The Flatwoods Monster


The Flatwoods Monster is also known as The Braxton County Monster 

On September 12th of 1952 in Flatwoods, West Virginia three boys, Tommy Hyer, and Fred and Edward May ran into the May boys’ home claiming to have seen a fiery UFO come down near a neighbor’s farm. Kathleen May, Fred and Edward’s mother, gave them a flashlight and decided to go with them to investigate the hill in which they had claimed to have seen it either crash or land on. They were also accompanied by three more boys from the neighborhood documented as being Neil Nunley, Gene Lemon and Ronnie Shaver. Gene Lemon’s dog was with them and had ran ahead of the group barking as if it were on the trail of something only to quickly return with a whimper and its’ tail between his legs. After walking for about a quarter of a mile, the group had reached the top of the hill near the farm when they witnessed a large fiery ball surrounded by a mist that they said appeared to have been at least 50 ft wide. They had described there being a pungent smell that made their noses and eyes burn.

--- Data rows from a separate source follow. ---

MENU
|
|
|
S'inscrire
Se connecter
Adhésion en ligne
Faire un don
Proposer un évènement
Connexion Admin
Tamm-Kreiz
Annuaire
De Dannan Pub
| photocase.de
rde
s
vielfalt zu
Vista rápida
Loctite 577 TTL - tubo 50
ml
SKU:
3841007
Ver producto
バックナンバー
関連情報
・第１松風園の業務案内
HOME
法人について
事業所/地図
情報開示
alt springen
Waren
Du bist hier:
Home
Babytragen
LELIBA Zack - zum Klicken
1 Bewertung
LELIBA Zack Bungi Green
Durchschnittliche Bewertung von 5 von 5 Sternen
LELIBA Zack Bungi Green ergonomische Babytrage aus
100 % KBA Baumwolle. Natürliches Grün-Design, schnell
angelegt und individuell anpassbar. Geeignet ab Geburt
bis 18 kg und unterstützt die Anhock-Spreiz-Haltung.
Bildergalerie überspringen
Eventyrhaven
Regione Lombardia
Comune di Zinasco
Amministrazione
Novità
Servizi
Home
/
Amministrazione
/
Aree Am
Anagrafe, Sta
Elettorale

Lemon noticed two glowing eyes attached to the shape of a man-like outline standing under a nearby oak tree. When he turned the flashlight towards the eyes the entire group was in shock when they witnessed a creature standing nearly 10 ft tall, in which they described as having animal-like eyes with a red face which was surrounded by a pointed hood-like shape around its head. The body was dark and colorless, but some would later testify on tape that they thought it was kind of green with some sort of  drape-like material hanging from it. The group only had the chance to look at the monster for a short period of time because almost as soon as they had looked towards it, they heard a loud hissing sound and the monster began to glide in their direction. The group panicked and ran home as quickly as possible to call the authorities.

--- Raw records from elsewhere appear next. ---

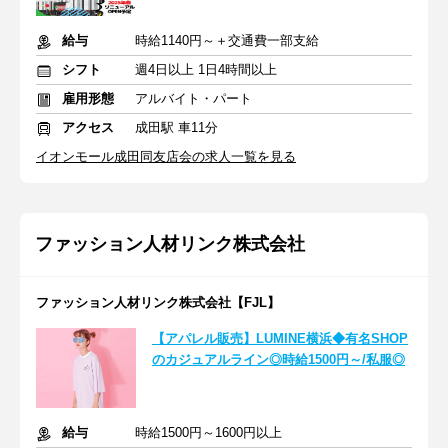
給与
時給1140円～＋交通費一部支給
シフト
週4日以上 1日4時間以上
雇用形態
アルバイト・パート
アクセス
成田駅 車11分
イオンモール成田同友店会の求人一覧を見る
ファッション人材リンク株式会社
ファッション人材リンク株式会社【FJL】
【アパレル販売】LUMINE横浜◆有名SHOP
のカジュアルライン◎時給1500円～/私服◎
給与
時給1500円～1600円以上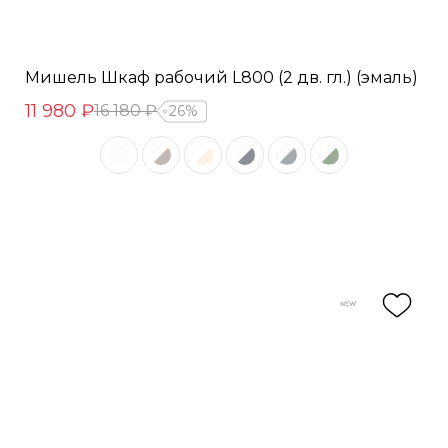
Мишель Шкаф рабочий L800 (2 дв. гл.) (эмаль)
11 980 ₽
16 180 ₽
26%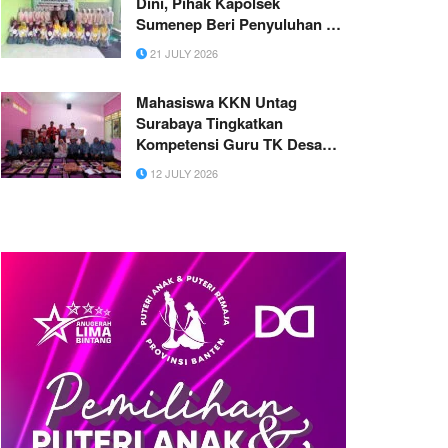
Dini, Pihak Kapolsek
Sumenep Beri Penyuluhan di
MATAMUDA MA Aqidah
21 JULY 2026
Usymuni
Mahasiswa KKN Untag
Surabaya Tingkatkan
Kompetensi Guru TK Desa
Lasem melalui Pelatihan
12 JULY 2026
Modul Ajar Berbasis APE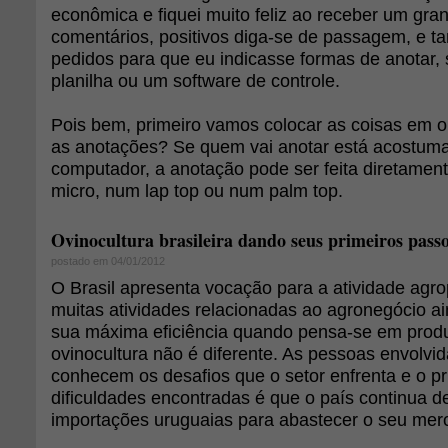
econômica e fiquei muito feliz ao receber um gr
comentários, positivos diga-se de passagem, e 
pedidos para que eu indicasse formas de anotar,
planilha ou um software de controle.
Pois bem, primeiro vamos colocar as coisas em 
as anotações? Se quem vai anotar está acostum
computador, a anotação pode ser feita diretamen
micro, num lap top ou num palm top.
Ovinocultura brasileira dando seus primeiros pass
postado em 04/01/2012
O Brasil apresenta vocação para a atividade agr
muitas atividades relacionadas ao agronegócio 
sua máxima eficiência quando pensa-se em prod
ovinocultura não é diferente. As pessoas envolvid
conhecem os desafios que o setor enfrenta e o pri
dificuldades encontradas é que o país continua 
importações uruguaias para abastecer o seu mer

Mr. A Lee Stewert, whom was the co-owner of the Braxton Democrat, went with Lemon back to the site in which the encounter took place and confirmed that there was indeed “A sickening, burnt, metallic odor still prevailing” There were tracks found in the grass the next morning as well, but those tracks were later found to have been a local man’s truck that had visited the location to investigate. Lemon’s mother had also reported that at the time of the crash she was in her home when it felt as if something had shaken her entire house and then her radio wouldn’t pick up any stations for up to 45 minutes. On the morning of September 13th the director of the Board of Education witnessed what he had thought was a UFO taking off and shooting into the sky. Aside from several claims of seeing the UFO in the sky on Sept 12th and 13th, there were also other claims of an exact scenario that had been reported from other places on various dates, all in which reported the same pungent smell and very similar encounters as the Flatwoods phenomenon.

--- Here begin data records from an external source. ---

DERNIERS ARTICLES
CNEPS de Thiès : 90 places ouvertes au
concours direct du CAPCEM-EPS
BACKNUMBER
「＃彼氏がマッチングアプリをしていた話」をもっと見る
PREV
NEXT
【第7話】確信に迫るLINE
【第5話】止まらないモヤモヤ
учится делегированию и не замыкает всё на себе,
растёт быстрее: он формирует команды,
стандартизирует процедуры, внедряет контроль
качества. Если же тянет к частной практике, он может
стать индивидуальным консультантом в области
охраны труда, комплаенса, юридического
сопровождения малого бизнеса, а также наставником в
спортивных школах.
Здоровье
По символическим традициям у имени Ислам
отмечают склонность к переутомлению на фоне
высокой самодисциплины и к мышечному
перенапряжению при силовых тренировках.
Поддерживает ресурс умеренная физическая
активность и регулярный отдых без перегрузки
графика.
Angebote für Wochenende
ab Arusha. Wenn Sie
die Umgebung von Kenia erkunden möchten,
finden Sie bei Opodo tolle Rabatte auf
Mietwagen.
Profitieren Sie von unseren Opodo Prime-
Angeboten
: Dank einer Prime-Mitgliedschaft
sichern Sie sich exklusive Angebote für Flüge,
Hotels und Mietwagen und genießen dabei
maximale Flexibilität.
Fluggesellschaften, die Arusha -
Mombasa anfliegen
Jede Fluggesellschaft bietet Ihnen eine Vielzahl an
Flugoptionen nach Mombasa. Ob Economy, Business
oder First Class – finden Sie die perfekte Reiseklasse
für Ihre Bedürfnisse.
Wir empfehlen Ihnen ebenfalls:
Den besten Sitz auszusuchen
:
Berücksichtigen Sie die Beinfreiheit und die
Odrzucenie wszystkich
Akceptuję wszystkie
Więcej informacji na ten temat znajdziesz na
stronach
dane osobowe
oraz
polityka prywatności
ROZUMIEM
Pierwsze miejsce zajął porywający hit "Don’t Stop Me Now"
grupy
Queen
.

Many people from Flatwoods will now say that they believe it was a meteorite that people had seen falling from the sky, however, when the location was investigated by the authorities and journalists back in 1952, nothing of the sort was found and the last time I checked when a meteorite falls to the ground it doesn’t fly back into space the next day. And though the story wasn’t altered as swamp gas this time, the Air Force claims that they had sent two investigators to Flatwoods in civilian clothing to see what was going on and they reported that it was a meteor that came down and disappeared somewhere behind the hill. While they are sticking to that claim, they still could never present the meteor that they said had fallen.

Several witnesses from the September 12th encounter claimed to have had continuous burning of the eyes and nose for a few weeks as well as their throats swelling up after the event happened. Lemon even suffered vomiting and convulsions. A doctor that treated some of the witnesses compared their symptoms to mustard gas victims. A week before the Flatwoods encounter a mother and daughter had witnessed the exact same phenomenon and also had the same exact reactions to the mist which included burning eyes, nose, throat, and vomiting or convulsions.

Skeptics say the animal-like eyes by the oak tree was an owl. Really? An owl? I’d buy a true story about a government funded craft crashing in a local yard and the pilot having a strange spacesuit but I don’t believe I’ll be buying the owl story anytime soon. Last I checked, owls didn’t cause vomiting and convulsions – though mass hysteria may.